Pour les garçons de Wraith et D-Rok, cela n’avait pas posé de problème, et Warhammer Records avait même réussi à coller la photo d’un motard Space Marine sur la couverture de l’album des légendes du heavy metal Saxon en 1992. Libre pour toujours après avoir obtenu par hasard les droits de distribution du disque au Royaume-Uni. Mais les limites de la clause ont été testées lors de la signature de son dernier acte : le groupe pop-rock punky Rich Rags. Un autre groupe qui n’avait aucun intérêt pour Warhammer et qui a été signé grâce à une connexion personnelle. Ce n’est qu’après avoir terminé l’enregistrement de leur premier album qu’ils ont lu les petits caractères de leur contrat.
« Nous avons détesté tout cela. Tout cela Donjons & Dragons, fées et orcs. Ce n’était pas nous », a déclaré le chanteur de Rich Rags, Ian Hunter. Informés qu’il n’y avait pas de possibilité de négocier sur les illustrations, ils ont dû fouiller dans les archives de Warhammer pour trouver une couverture d’album.

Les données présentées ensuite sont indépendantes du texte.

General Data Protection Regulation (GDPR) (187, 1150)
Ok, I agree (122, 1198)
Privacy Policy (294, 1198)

« Nous avons fini par trouver quelques images avec lesquelles nous pensions peut-être pouvoir travailler », a déclaré Hunter, « mais on nous a tout de suite dit que nous ne pouvions pas les utiliser car il fallait que ce soit quelque chose d’actuel et qu’il reflète certains des jeux. L’atelier produisait maintenant.

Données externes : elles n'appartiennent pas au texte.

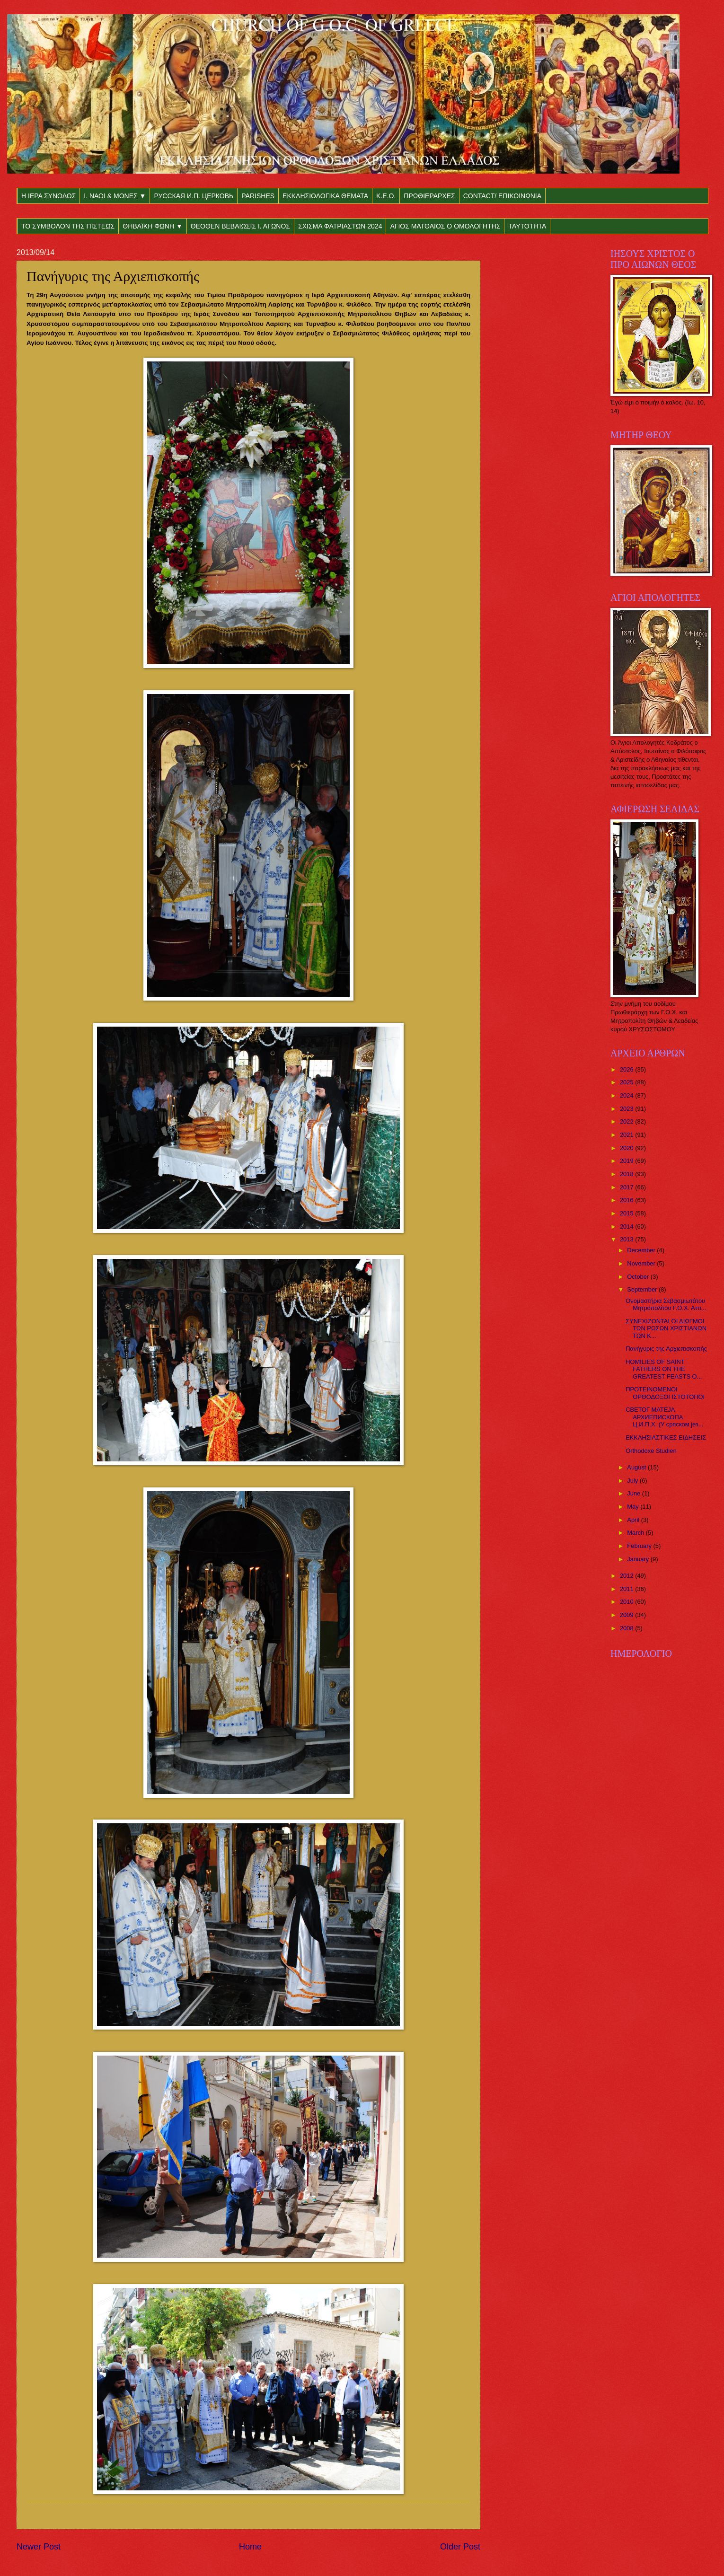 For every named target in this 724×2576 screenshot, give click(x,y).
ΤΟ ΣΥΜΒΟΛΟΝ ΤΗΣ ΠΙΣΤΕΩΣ (68, 226)
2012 (627, 1575)
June (634, 1493)
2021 (627, 1134)
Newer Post (39, 2546)
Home (250, 2546)
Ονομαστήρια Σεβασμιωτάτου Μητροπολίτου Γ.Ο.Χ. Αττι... (666, 1304)
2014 (627, 1226)
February (640, 1545)
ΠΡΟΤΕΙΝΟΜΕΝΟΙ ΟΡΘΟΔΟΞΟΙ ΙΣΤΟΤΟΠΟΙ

Finalement, Rich Rags a opté pour une illustration d’une horde de Genestealers extraterrestres et a intitulé leur album Têtes mortes psychopathes venues de l’espace. Ils espéraient donner au disque un air de nostalgie des films B des années 50 – et ainsi obscurcir ses liens avec Warhammer.
« Nous avons dû absolument faire des compromis », a déclaré Hunter. «C’était la pire des choses parce que tous ceux qui nous connaissaient disaient: ‘J’adore l’album, je déteste la pochette.’ A quoi étais tu en train de penser?' »

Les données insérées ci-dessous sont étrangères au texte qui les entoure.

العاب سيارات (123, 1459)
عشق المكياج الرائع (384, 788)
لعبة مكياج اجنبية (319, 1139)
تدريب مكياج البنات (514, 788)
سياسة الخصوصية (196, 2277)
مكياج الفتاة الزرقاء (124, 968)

La relation entre le groupe et le label est devenue encore plus acrimonieuse lorsque Games Workshop a retardé le lancement de l’album de plusieurs mois en 1993, après que le groupe avait déjà organisé une tournée d’un mois dans les boîtes de nuit à travers le pays. Sans nouveau disque à promouvoir, la couverture médiatique était médiocre, le public était mince et la patience de Rich Rags s’est tarie.
« Nous avons soudainement réalisé que l’objectif principal de Warhammer Records était de promouvoir leur marque », a déclaré Hunter. « Ils l’auraient aménagé pour en faire une vitrine pour Games Workshop. »
Le groupe s’est dissous peu de temps après la tournée mal gérée, et l’enthousiasme pour Warhammer Records au sein de Games Workshop s’est évaporé avec lui. Le représentant A&R qui avait été embauché pour ses relations avec l’industrie avait déjà quitté l’entreprise, et la société s’est soudainement retrouvée redevable à des actionnaires minutieux lorsqu’elle est devenue une société cotée en bourse la même année.
« Tom Kirby a pris la direction du groupe et, rétrospectivement, il nous a assez judicieusement empêché de faire un tas de choses folles comme diriger des maisons de disques », a déclaré Jones.
Dans les années qui ont suivi, les quelques albums sortis par Warhammer Records sont devenus des objets de collection parmi les fans. Pendant ce temps, les chansons de D-Rok sont apparues dans d’étranges jeux vidéo Warhammer, et Wraith continue de se produire occasionnellement jusqu’à ce jour.
Brian May, cependant, reste surtout connu pour ses autres travaux.